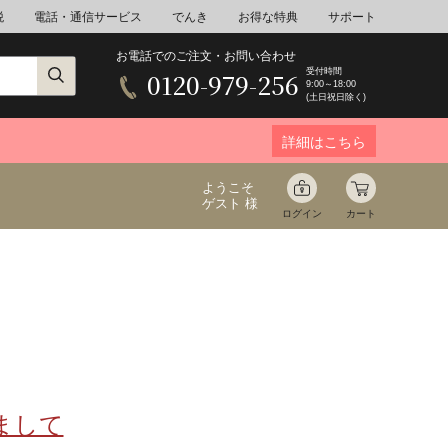
税
電話・通信サービス
でんき
お得な特典
サポート
お電話でのご注文・お問い合わせ
受付時間
0120-979-256
9:00～18:00
(土日祝日除く)
詳細はこちら
ようこそ
ゲスト 様
ログイン
カート
ア
野菜
花束ギフト
ゆ
ミネラルウォーター
音楽
まして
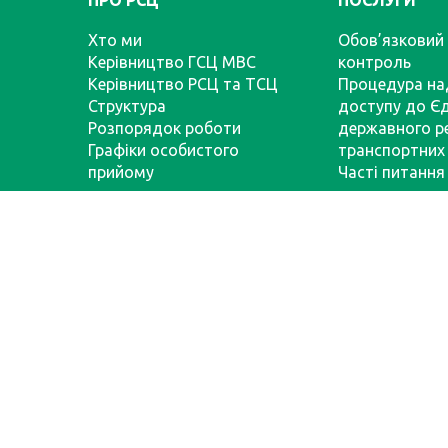
ПРО РСЦ
ПОСЛУГИ
Хто ми
Обов’язковий 
Керівництво ГСЦ МВС
контроль
Керівництво РСЦ та ТСЦ
Процедура на
Структура
доступу до Є
Розпорядок роботи
державного р
Графіки особистого
транспортних 
прийому
Часті питання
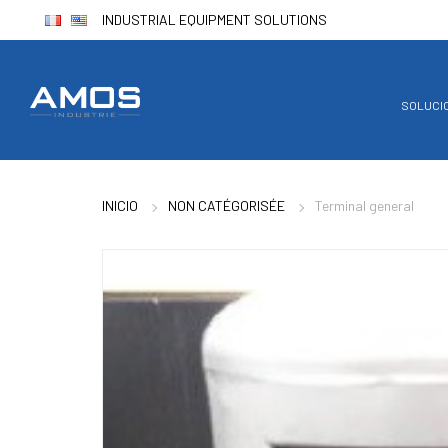
INDUSTRIAL EQUIPMENT SOLUTIONS
SOLUCI
INICIO
NON CATÉGORISÉE
Terminal general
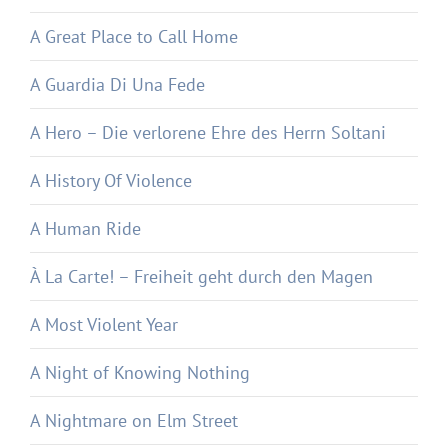
A Great Place to Call Home
A Guardia Di Una Fede
A Hero – Die verlorene Ehre des Herrn Soltani
A History Of Violence
A Human Ride
À La Carte! – Freiheit geht durch den Magen
A Most Violent Year
A Night of Knowing Nothing
A Nightmare on Elm Street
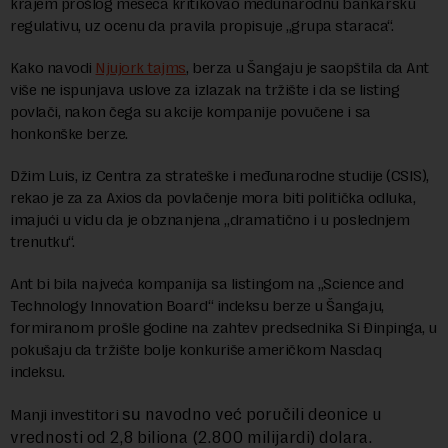
krajem prošlog meseca kritikovao međunarodnu bankarsku
regulativu, uz ocenu da pravila propisuje „grupa staraca“.
Kako navodi
Njujork tajms
, berza u Šangaju je saopštila da Ant
više ne ispunjava uslove za izlazak na tržište i da se listing
povlači, nakon čega su akcije kompanije povučene i sa
honkonške berze.
Džim Luis, iz Centra za strateške i međunarodne studije (CSIS),
rekao je za za Axios da povlačenje mora biti politička odluka,
imajući u vidu da je obznanjena „dramatično i u poslednjem
trenutku“.
Ant bi bila najveća kompanija sa listingom na „Science and
Technology Innovation Board“ indeksu berze u Šangaju,
formiranom prošle godine na zahtev predsednika Si Đinpinga, u
pokušaju da tržište bolje konkuriše američkom Nasdaq
indeksu.
navodno već poručili deonice u
Manji investitori
su
vrednosti od 2,8 biliona (2.800 milijardi) dolara.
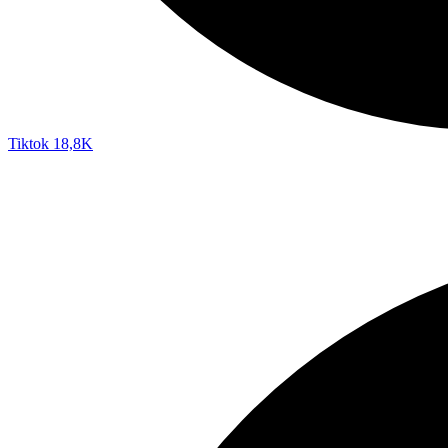
Tiktok
18,8K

--------------------

EXERCISE.
Find the lines of the listing above that hold "tržište". Please copy them.

RESPONSE BOX.
više ne ispunjava uslove za izlazak na tržište i da se listing
pokušaju da tržište bolje konkuriše američkom Nasdaq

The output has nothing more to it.